Throughout my life, I have sought out different ways of empowering people through knowledge sharing. Among other things, I founded a Technology Mentor Program at CARFAX  So, this podcast was of particular interest to me.

The rest of this blog post contains pretty much raw notes. The notes contain a mixture of direct quotes from the podcast, my own thoughts, and sometimes ideas that came to mind while listening.

Notes

Ben had a statistics degree. He got a job doing QA, filed bugs, and got some enhancement requests. The product managers at his company invited him to become a product manager. That was in 1998 in San Francisco.

He joined eBay in 2001. The company grew fast.
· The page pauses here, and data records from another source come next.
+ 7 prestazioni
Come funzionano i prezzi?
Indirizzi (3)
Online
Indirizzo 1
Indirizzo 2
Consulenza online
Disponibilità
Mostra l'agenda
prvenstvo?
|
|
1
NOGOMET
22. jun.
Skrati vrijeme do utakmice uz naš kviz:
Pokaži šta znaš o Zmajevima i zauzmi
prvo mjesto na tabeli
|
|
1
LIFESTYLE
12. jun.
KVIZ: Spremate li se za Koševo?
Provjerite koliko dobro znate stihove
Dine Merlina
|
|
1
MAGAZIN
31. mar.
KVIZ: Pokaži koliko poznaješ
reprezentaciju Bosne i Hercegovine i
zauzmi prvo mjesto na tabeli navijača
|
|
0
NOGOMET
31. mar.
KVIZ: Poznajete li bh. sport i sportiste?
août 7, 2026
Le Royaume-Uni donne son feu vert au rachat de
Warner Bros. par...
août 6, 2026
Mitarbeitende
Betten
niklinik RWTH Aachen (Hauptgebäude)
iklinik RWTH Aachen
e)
Ben rose in the ranks of Product Management. (How did he do that?) At eBay, he was in charge of merchandising which is all about “Would you like fries with that?”
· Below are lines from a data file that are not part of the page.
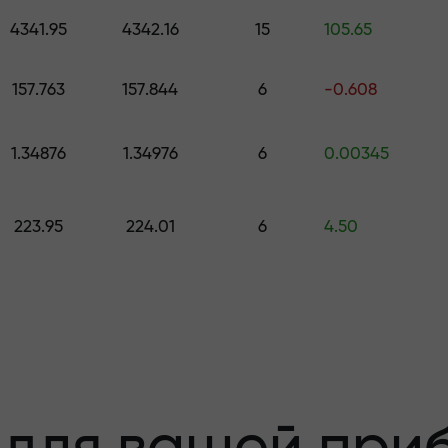
е подарок стоимостью до $1,500
4341.95
4342.16
15
105.65
з риска —мы
157.763
157.844
6
-0.608
1.34876
1.34976
6
0.00345
 вашу прибыль
223.95
224.01
6
4.50
000 —самый кру
а рынке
He later became VP of product management at CoPower, an energy efficiency company for about four years. They took the company public in 2014.
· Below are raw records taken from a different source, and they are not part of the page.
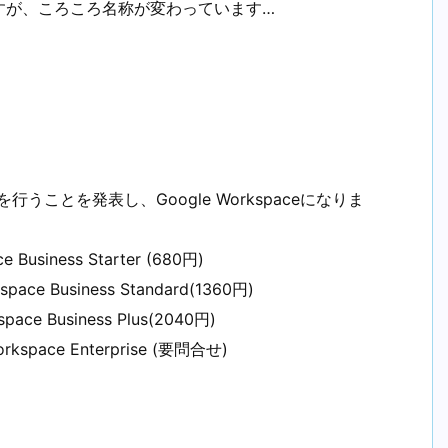
すが、ころころ名称が変わっています…
を行うことを発表し、Google Workspaceになりま
Business Starter (680円)
pace Business Standard(1360円)
ess Plus(2040円)
orkspace Enterprise (要問合せ)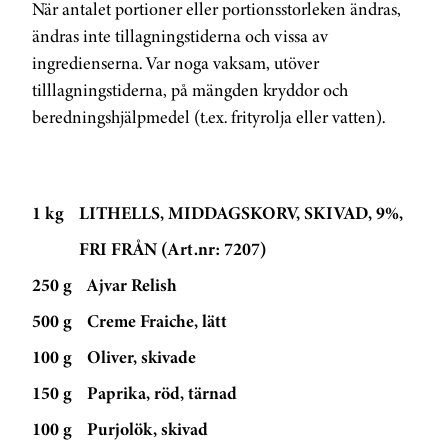
När antalet portioner eller portionsstorleken ändras,
ändras inte tillagningstiderna och vissa av
ingredienserna. Var noga vaksam, utöver
tilllagningstiderna, på mängden kryddor och
beredningshjälpmedel (t.ex. frityrolja eller vatten).
1 kg
LITHELLS, MIDDAGSKORV, SKIVAD, 9%,
FRI FRÅN (Art.nr: 7207)
250 g
Ajvar Relish
500 g
Creme Fraiche, lätt
100 g
Oliver, skivade
150 g
Paprika, röd, tärnad
100 g
Purjolök, skivad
Now, Ben helps founders and product managers. Every product manager can benefit from having a mentor. Decision making is what a product manager does. They have backlogs.They have strategies. They have to decide how far out to communicate a roadmap. They need good judgement and wisdom. Mentors help with the wisdom part. Mentors have:

  • Prior experience
  • Functional know how
  • Domain expertise

What’s Better, a Formal or Informal Relationship?

There are many different types of relationships. Paid vs. not-paid. Where the mentor is extremely senior or a peer. It depends on the needs of the mentee and the needs of the mentor. What are they trying to get from the relationship?

For the mentee, are they looking to do a current job better or take that next step in the career? Do they want formal or informal? Do they want a really good peer or someone more senior? Do they want someone in the same organization or outside of the company?

If you get a mentor that is inside the same company, the mentor has the context and is already familiar with what’s going on. If the mentor is outside of the company, they can offer benchmarks on what you are doing well or not based on comparisons to other companies.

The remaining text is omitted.